La cessation temporaire des hostilités pourrait permettre de ravitailler l'armée russe, dont la logistique précaire a fait des ravages depuis le début de son agression contre l'Ukraine. De même, l'évacuation de la population civile pourrait faciliter ses offensives aériennes sans craindre de lourdes pertes. Mais cela donnerait aussi de l'oxygène aux forces ukrainiennes pour maintenir la résistance dans les deux enclaves d'importance stratégique.

La capture de la ville portuaire de Marioupol sur la mer d'Azov permettrait aux forces russes d'établir un corridor entre le Donbass et la péninsule de Crimée, d'encercler les troupes ukrainiennes et de bloquer l'une de leurs sorties vers la mer. Parallèlement, Volnovaja est située sur l'une des lignes de front du Donbass, où le conflit fait rage depuis huit ans entre l'armée ukrainienne et les séparatistes pro-russes.

Le bureau présidentiel ukrainien a publié une liste de villes assiégées par l'armée russe qui auraient besoin de corridors humanitaires pour soulager la situation de la population civile. La liste comprend des villes telles que Tchernobyl, Kharkov, Zaporiyia, Kherson et la capitale, Kiev, ainsi que les régions de Lugansk et Donetsk.
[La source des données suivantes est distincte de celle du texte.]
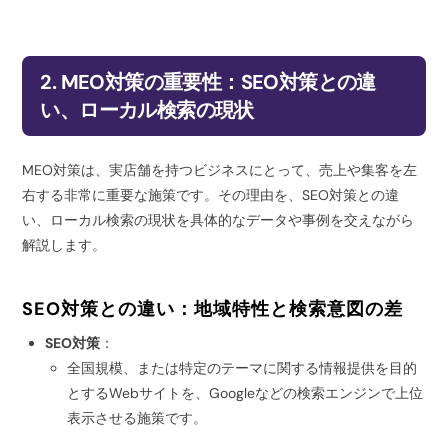
2. MEO対策の重要性：SEO対策との違
い、ローカル検索の現状
MEO対策は、実店舗を持つビジネスにとって、売上や集客を左
右する非常に重要な施策です。その理由を、SEO対策との違
い、ローカル検索の現状を具体的なデータや事例を交えながら
解説します。
SEO対策との違い：地域特性と検索意図の差
SEO対策
：
全国規模、または特定のテーマに関する情報提供を目的
とするWebサイトを、Googleなどの検索エンジンで上位
表示させる施策です。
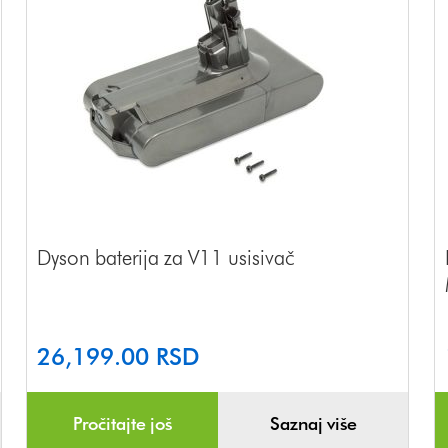
Dyson baterija za V11 usisivač
26,199.00
RSD
Pročitajte još
Saznaj više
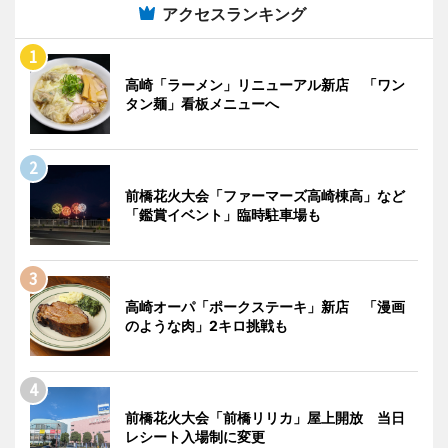
アクセスランキング
高崎「ラーメン」リニューアル新店 「ワン
タン麺」看板メニューへ
前橋花火大会「ファーマーズ高崎棟高」など
「鑑賞イベント」臨時駐車場も
高崎オーパ「ポークステーキ」新店 「漫画
のような肉」2キロ挑戦も
前橋花火大会「前橋リリカ」屋上開放 当日
レシート入場制に変更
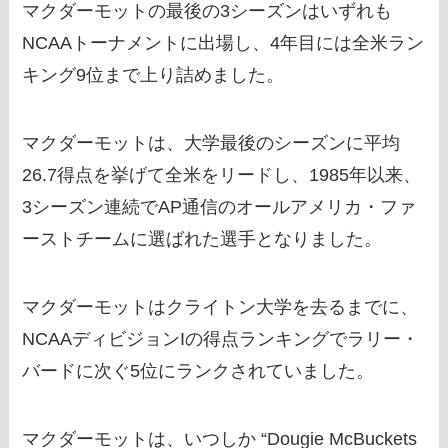
マクダーモットの最後の3シーズンはいずれも
NCAAトーナメントに出場し、4年目には全米ラン
キング9位まで上り詰めました。
マクダーモットは、大学最後のシーズンに平均
26.7得点を挙げて全米をリードし、1985年以来、
3シーズン連続でAP通信のオールアメリカ・ファ
ーストチームに選ばれた選手となりました。
マクダーモットはクライトン大学を去るまでに、
NCAAディビジョンIの得点ランキングでラリー・
バードに次ぐ5位にランクされていました。
マクダーモットは、いつしか “Dougie McBuckets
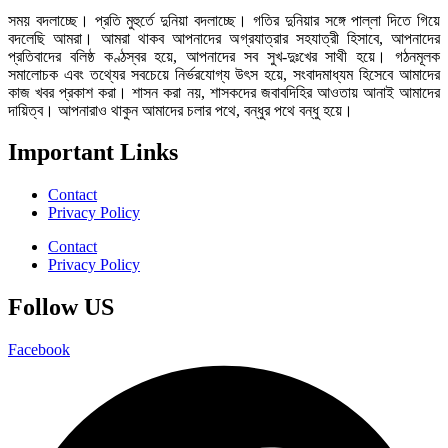
সময় বদলাচ্ছে। প্রতি মুহুর্তে দুনিয়া বদলাচ্ছে। গতির দুনিয়ার সঙ্গে পাল্লা দিতে গিয়ে
বদলেছি আমরা। আমরা থাকব আপনাদের অগ্রযাত্রার সহযাত্রী হিসাবে, আপনাদের
প্রতিবাদের বলিষ্ঠ কণ্ঠস্বর হয়ে, আপনাদের সব সুখ-দুঃখের সাথী হয়ে। গঠনমূলক
সমালোচক এবং তথ্যের সবচেয়ে নির্ভরযোগ্য উ‍ৎস হয়ে, সংবাদমাধ্যম হিসেবে আমাদের
কাজ খবর প্রকাশ করা। শাসন করা নয়, শাসকদের জবাবদিহির আওতায় আনাই আমাদের
দায়িত্ব। আপনারাও থাকুন আমাদের চলার পথে, বন্ধুর পথে বন্ধু হয়ে।
Important Links
Contact
Privacy Policy
Contact
Privacy Policy
Follow US
Facebook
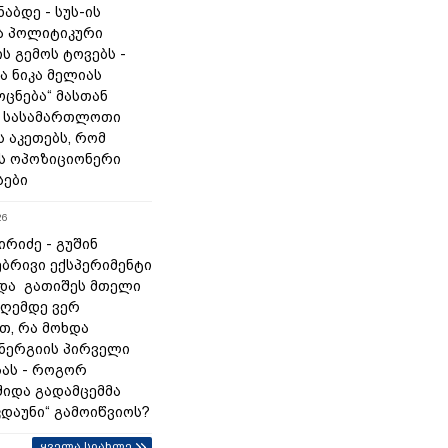
ნაბდე - სუს-ის
ა პოლიტიკური
ს გემოს ტოვებს -
ა ნიკა მელიას
„ოცნება“ მასთან
 სასამართლოთი
 აკეთებს, რომ
ს ოპოზიციონერი
სები
26
რიძე - გუშინ
ბრივი ექსპერიმენტი
და გათიშეს მთელი
დღემდე ვერ
თ, რა მოხდა
ნერგიის პირველი
ას - როგორ
შიდა გადამცემმა
კდაუნი“ გამოიწვიოს?
ყველა სიახლე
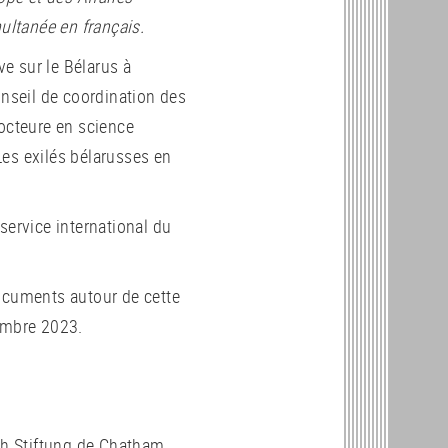
multanée en français.
ive sur le Bélarus à
onseil de coordination des
docteure en science
es exilés bélarusses en
 service international du
documents autour de cette
tembre 2023.
h Stiftung de Chatham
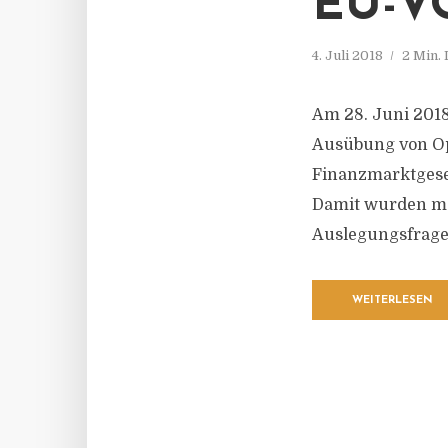
EU-V
4. Juli 2018
2 Min.
Am 28. Juni 201
Ausübung von Op
Finanzmarktgese
Damit wurden me
Auslegungsfrage
WEITERLESEN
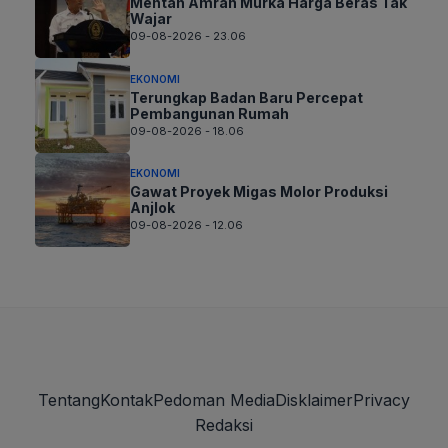
Mentan Amran Murka Harga Beras Tak
Wajar
09-08-2026 - 23.06
EKONOMI
Terungkap Badan Baru Percepat
Pembangunan Rumah
09-08-2026 - 18.06
EKONOMI
Gawat Proyek Migas Molor Produksi
Anjlok
09-08-2026 - 12.06
Tentang
Kontak
Pedoman Media
Disklaimer
Privacy
Redaksi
Cela porte à huit le nombre d'oblasts dont les villes ont été dévastées par les frappes aériennes continues menées par les forces russes.

Dans l'attente d'une nouvelle réunion des délégations russe et ukrainienne, il est possible que le même "modus operandi" soit reproduit dans les prochains jours dans d'autres villes touchées par l'invasion. Pour l'instant, le premier corridor humanitaire aurait touché plus de 470 000 habitants, dont quelque 450 000 de Mariupol et 2 000 autres résidents de Volnovaja.
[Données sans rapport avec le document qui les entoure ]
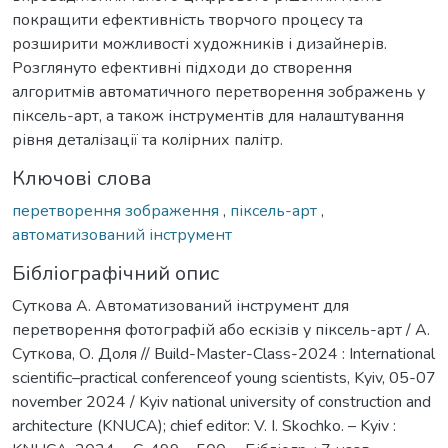
покращити ефективність творчого процесу та
розширити можливості художників і дизайнерів.
Розглянуто ефективні підходи до створення
алгоритмів автоматичного перетворення зображень у
піксель-арт, а також інструментів для налаштування
рівня деталізації та колірних палітр.
Ключові слова
перетворення зображення
,
піксель-арт
,
автоматизований інструмент
Бібліографічний опис
Суткова А. Автоматизований інструмент для
перетворення фотографій або ескізів у піксель-арт / А.
Суткова, О. Доля // Build-Master-Class-2024 : International
scientific–practical conferenceof young scientists, Kyiv, 05-07
november 2024 / Kyiv national university of construction and
architecture (KNUCA); chief editor: V. I. Skochko. – Kyiv :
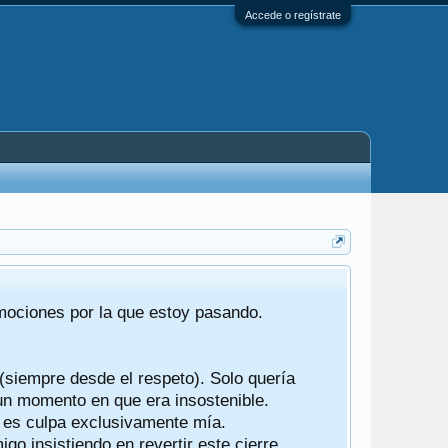
Accede o regístrate
Tras 22 año
emociones por la que estoy pasando.
foro de "ba
compartían r
 (siempre desde el respeto). Solo quería
Gracias a t
 un momento en que era insostenible.
participes d
y es culpa exclusivamente mía.
o insistiendo en revertir este cierre.
Ha sido un 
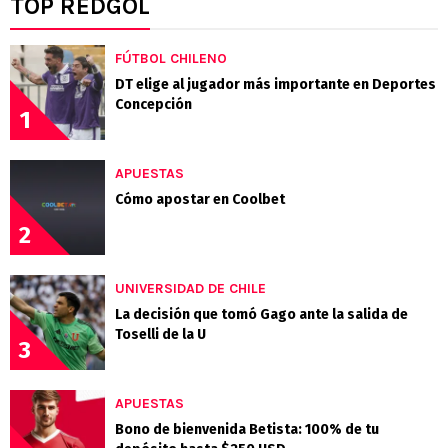
TOP REDGOL
FÚTBOL CHILENO
DT elige al jugador más importante en Deportes
Concepción
1
APUESTAS
Cómo apostar en Coolbet
2
UNIVERSIDAD DE CHILE
La decisión que tomó Gago ante la salida de
Toselli de la U
3
APUESTAS
Bono de bienvenida Betista: 100% de tu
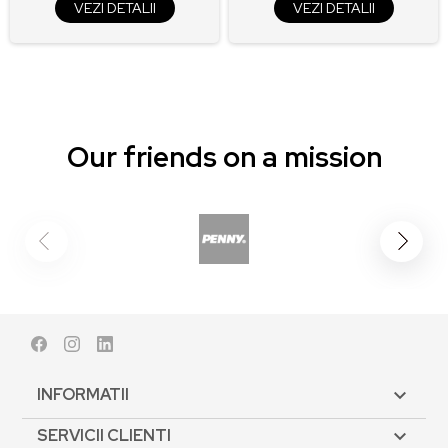
VEZI DETALII
VEZI DETALII
Our friends on a mission
Facebook
Instagram
LinkedIn
INFORMATII

SERVICII CLIENTI

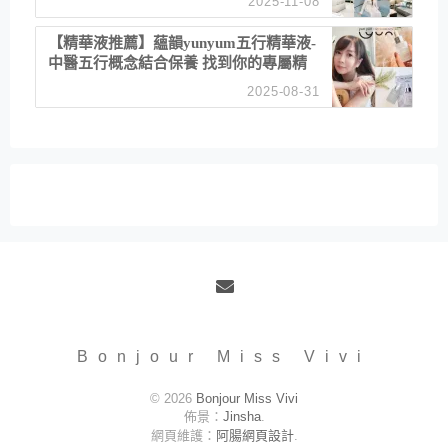
2025-11-08
居家風格
【精華液推薦】蘊韻yunyum五行精華液-
中醫五行概念結合保養 找到你的專屬精
華！ 水㊀土㊀就選「潤・賦精華」維持
2025-08-31
肌膚剛剛好的平衡
Email
Bonjour Miss Vivi
© 2026
Bonjour Miss Vivi
佈景：
Jinsha
.
網頁維護：
阿腸網頁設計
.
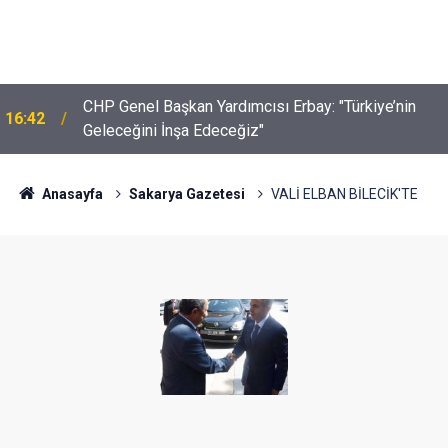
CHP Genel Başkan Yardımcısı Erbay: "Türkiye’nin
16:42
Geleceğini İnşa Edeceğiz"
Anasayfa
Sakarya Gazetesi
VALİ ELBAN BİLECİK'TE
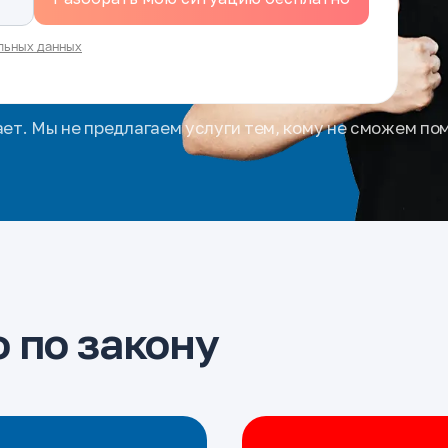
льных данных
ает. Мы не предлагаем услуги тем, кому не сможем по
 по закону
Le conseil municipal de Mariupol avait annoncé que les évacuations commenceraient à 11h00 heure locale (09h00 GMT) et a appelé les conducteurs à emporter le plus d'affaires possible. La ville portuaire subit des frappes aériennes constantes depuis cinq jours, et le cessez-le-feu permettrait à Mariupol de restaurer ses infrastructures essentielles, selon le maire Vadym Boichenko.

Comme ailleurs dans le pays, des centaines de milliers de personnes vivent sans chauffage, sans eau et sans électricité à Mariupol depuis jeudi. "L'ennemi ne connaît pas la valeur de la vie humaine, mais nous ferons tout ce que nous pouvons pour aider nos citoyens", a déclaré le ministre ukrainien de la Défense, Oleksii Reznikov, qui dirige les négociations avec la Russie. "Nous espérons que le corridor humanitaire fonctionnera et que nous pourrons évacuer les civils.

Zelenski critique l'OTAN

"Aujourd'hui, les dirigeants de l'OTAN ont donné le feu vert pour bombarder davantage de villes et de villages ukrainiens", a accusé le président ukrainien Volodymir Zelenski en réponse au refus de l'Alliance atlantique de décréter une zone d'exclusion aérienne au-dessus de l'Ukraine. Selon le secrétaire général de l'organisation, Jens Stoltenberg, cette décision étendrait le conflit à l'ensemble du continent européen.

Le dirigeant ukrainien, conscient que les frappes aériennes sont le principal atout de l'armée russe, entend bloquer cette route à tout prix. Encore plus après avoir appris que Moscou a commis des "crimes de guerre" en larguant des bombes à fragmentation sur l'Ukraine. Cet armement meurtrier a été identifié par Human Rights Watch (HRW) et confirmé par l'OTAN elle-même. Les forces ukrainiennes sont submergées de cette manière.